Ausgeglichene Ich-Du-Wir-Welt

Um eine glückliche und harmonisch ausgeglichene Partnerschaft oder Ehe zu führen, ist es wichtig alle drei Welten im Einklang zu halten.

Das Ich betrifft ausschließlich mich und meine Freizeit. Ich muss mich darum kümmern, daß es mir gut geht. Daß ich mich nicht verausgabe und zuviel für den anderen tue. Ich kann mir selbst Liebe geben, ich kann mir selbst Gutes tun. Insbesondere wenn der Andere, das Du, keine Zeit oder Kraft hat sich um mich zu kümmern und für mich zu sorgen.

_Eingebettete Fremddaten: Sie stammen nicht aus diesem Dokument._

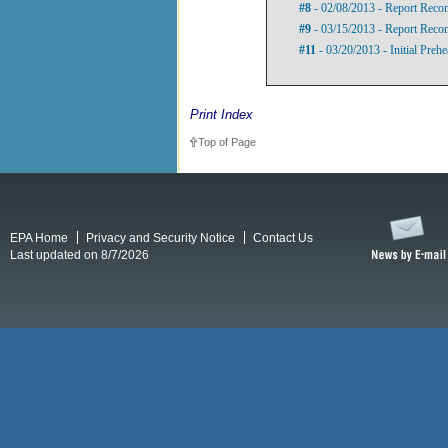
#8
- 02/08/2013 - Report Rec
#9
- 03/15/2013 - Report Rec
#11
- 03/20/2013 - Initial Preh
Print Index
Top of Page
EPA Home
Privacy and Security Notice
Contact Us
Last updated on 8/7/2026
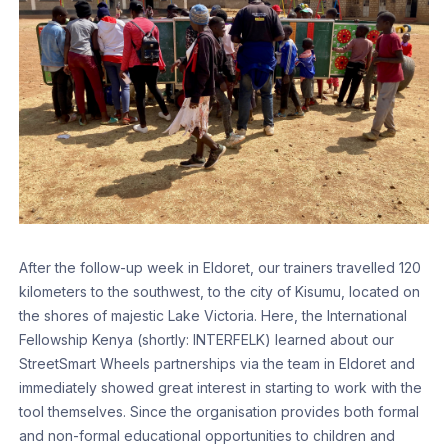
After the follow-up week in Eldoret, our trainers travelled 120
kilometers to the southwest, to the city of Kisumu, located on
the shores of majestic Lake Victoria. Here, the International
Fellowship Kenya (shortly: INTERFELK) learned about our
StreetSmart Wheels partnerships via the team in Eldoret and
immediately showed great interest in starting to work with the
tool themselves. Since the organisation provides both formal
and non-formal educational opportunities to children and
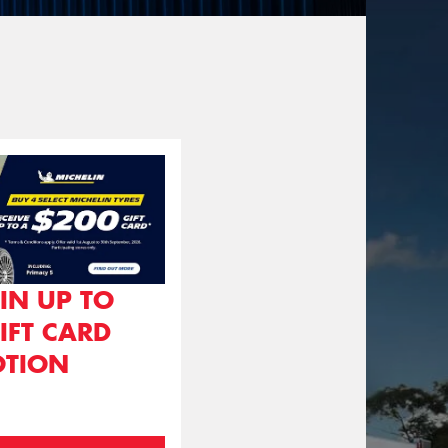
IN UP TO
IFT CARD
TION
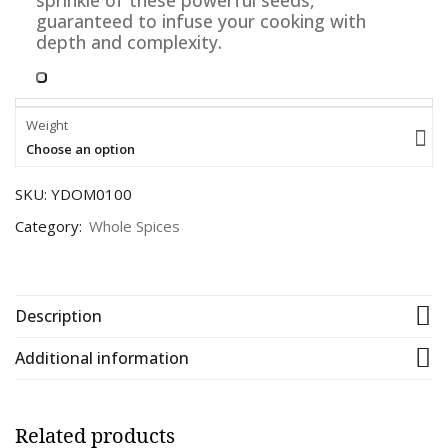
sprinkle of these powerful seeds,
guaranteed to infuse your cooking with
depth and complexity.
Weight
Choose an option
SKU:
YDOM0100
Category:
Whole Spices
Description
Additional information
Related products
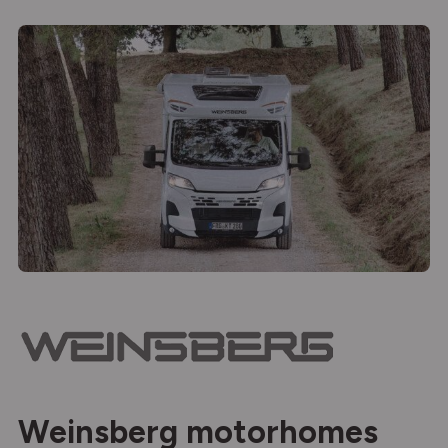
Weinsberg motorhomes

Das Du betrifft den Anderen. Man muß dem Anderen Freiraum lassen, daß er sich um sich selbst kümmert, daß er seinen Hobbies und Bedürfnissen nachgehen kann. Manchmal braucht mich der andere und ich möchte etwas für ihn tun. Hier haben wir dann die Überschneidung mit der Wir-Welt.

Das Wir, das betrifft beide, hier sollten wir 30 % unserer Freizeit finden. In der Gemeinsamkeit, im Kuscheln, Austauschen von Zärtlichkeiten. Wir können uns diese Welt wie einen Suppentopf vorstellen. Die Suppe entsteht aus dem was beide bereit sind hineinzugeben. Das was Ich und Du hineingeben können, müssen sie aber erst einmal bei sich selbst auch finden. Wenn ich in mir keine Freude mehr empfinde, kann ich diese Zutat auch nicht geben. Daher ist es wichtig, daß das Ich und das Du auch versorgt werden und Kraft haben, etwas in die Welt der Liebe zu geben.

Was braucht also eine Wir-Welt der Liebe, damit diese leben und lange existieren kann. Wir brauchen auf jeden Fall Fürsorge, wir tragen Sorge dafür, daß es dem Anderen gut geht. Wir wollen ihn zum Lachen bringen, wenn er traurig ist. Es braucht Zärtlichkeit, dem anderen zeigen, daß man ihn liebt. Es braucht Abwechslung und Spannendes, damit es nicht langweilig wird. Wir brauchen neue Erfahrungen, damit wir neue Gesprächsthemen haben, damit wir gemeinsame Erinnerungen haben, die unsere Liebe aufrechterhalten.

Insbesondere während einer Krise ist es wichtig zu prüfen, wo steht das Ich und das Du, was ist noch in der Wir-Welt vorhanden. Was fehlt dort und wie kann ich diese Zutat wieder hineingeben. Manchmal hört man auf zu Geben, weil ja doch nichts mehr zurückkommt. Dann gibt der andere aber auch nichts mehr, er stellt sich auf den gleichen Standpunkt. Dann braucht es neue Impulse, um den Kreislauf des Liebens wieder in Schwung zu bringen.